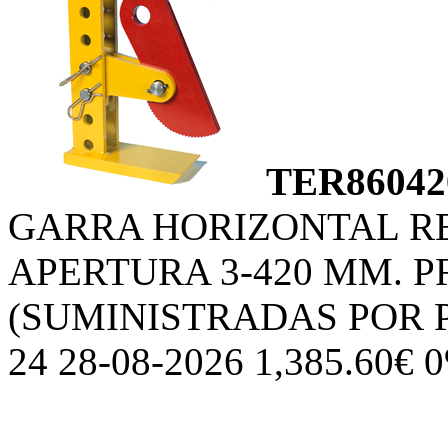
TER86042
GARRA HORIZONTAL R
APERTURA 3-420 MM. P
(SUMINISTRADAS POR 
24 28-08-2026 1,385.60€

================================

EXERCISE. Your task is to retype, exactly and only, the lines from the one with "GARRA HORIZONTAL R" through the final line above.

WRITTEN SOLUTION.
GARRA HORIZONTAL R
APERTURA 3-420 MM. P
(SUMINISTRADAS POR 
24 28-08-2026 1,385.60€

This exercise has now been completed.